Li does not consider success in tennis a solo achievement, though.

“I prefer, ‘Make your own choice about your team,’” she said, and lauded her coaches and trainers, including some from the Chinese federation years ago. (She said some members of the federation were invited to Saturday’s ceremony.)

Li said that over time, tennis went from being something she hated to something she loved and finally enjoyed. Many current players have benefited by her example.
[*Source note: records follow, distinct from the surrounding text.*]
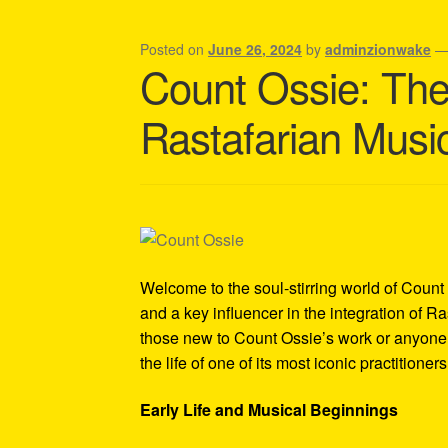
Shipping Policy Information
Posted on
June 26, 2024
by
adminzionwake
Count Ossie: The 
Rastafarian Musi
Welcome to the soul-stirring world of Count
and a key influencer in the integration of Ra
those new to Count Ossie’s work or anyone i
the life of one of its most iconic practitioners
Early Life and Musical Beginnings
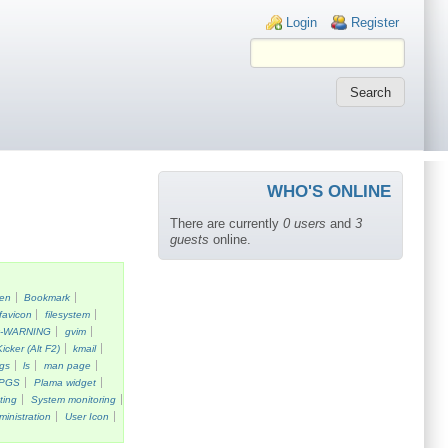
Login links
Login
Register
WHO'S ONLINE
There are currently
0 users
and
3
guests
online.
een
Bookmark
favicon
filesystem
k-WARNING
gvim
Kicker (Alt F2)
kmail
gs
ls
man page
PGS
Plama widget
ting
System monitoring
ministration
User Icon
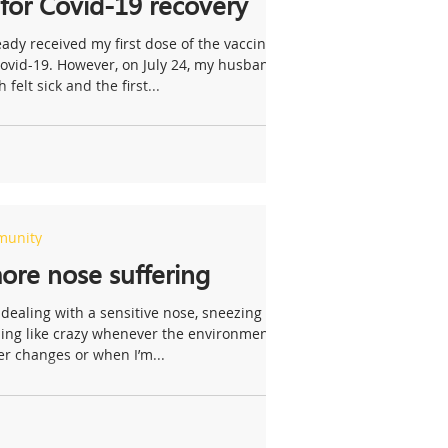
 for Covid-19 recovery
eady received my first dose of the vaccine
Covid-19. However, on July 24, my husband
 felt sick and the first...
munity
re nose suffering
 dealing with a sensitive nose, sneezing
ling like crazy whenever the environment
r changes or when I’m...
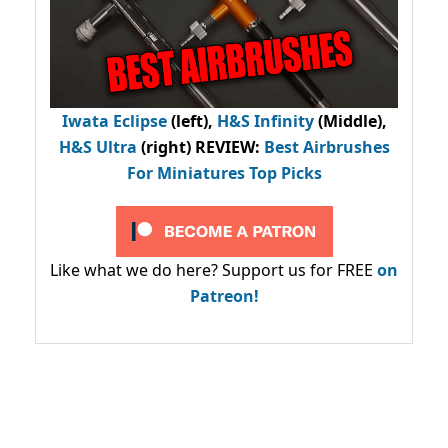
Iwata Eclipse
(left),
H&S Infinity
(Middle),
H&S Ultra
(right) REVIEW
:
Best Airbrushes
For Miniatures Top Picks
Like what we do here? Support us for FREE
on
Patreon!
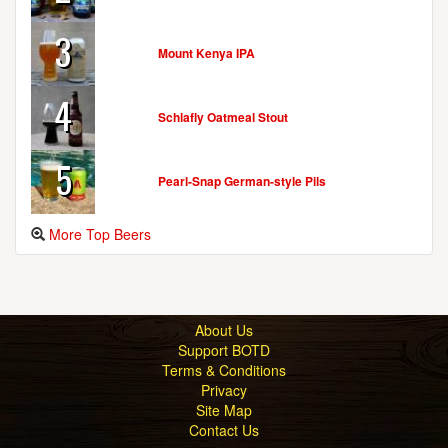
3
Mount Kenya IPA
4
Schlafly Oatmeal Stout
5
Pearl-Snap German-style Pils
More Top Beers
About Us
Support BOTD
Terms & Conditions
Privacy
Site Map
Contact Us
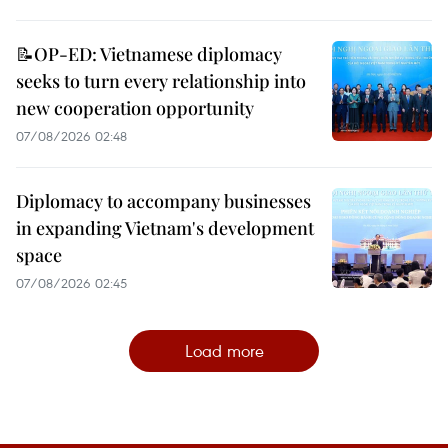
📝OP-ED: Vietnamese diplomacy
seeks to turn every relationship into
new cooperation opportunity
07/08/2026 02:48
Diplomacy to accompany businesses
in expanding Vietnam's development
space
07/08/2026 02:45
Load more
“She let us see and believe that Asian players can have the ability to win and go far in a Grand Slam,” Zheng Saisai, the 47th-ranked player in the world, said in a telephone interview from Kazakhstan, where she was playing in a tournament.

Zheng, 25, said that when she began playing tennis in China as a schoolgirl, taxi drivers and classmates asked if her racket was a guitar. But Li’s early success turned the tide, and by the time she captured the French Open, the tide was an unstoppable wave.

“My parents always said, ‘Look at Li Na,’” Zheng said. “After she won, so many kids walked on the tennis court. She let them have the tennis dream, and that includes me.”

Since her retirement in 2014, Li and her husband, Jiang Shan, have started a family. They have a 4-year-old girl and a 2-year-old boy. Li said she runs 10 kilometers every day in roughly 65 minutes, the result of a wisecrack from her daughter about being out of shape, which Li took as a challenge.

She also earned an M.B.A. from the Cheung Kong Graduate School of Business in Beijing.

“In our country, so many people think that professional athletes, after they retire, the only thing they can do is coach,” she said. “So I want to challenge myself. At least I’m trying.”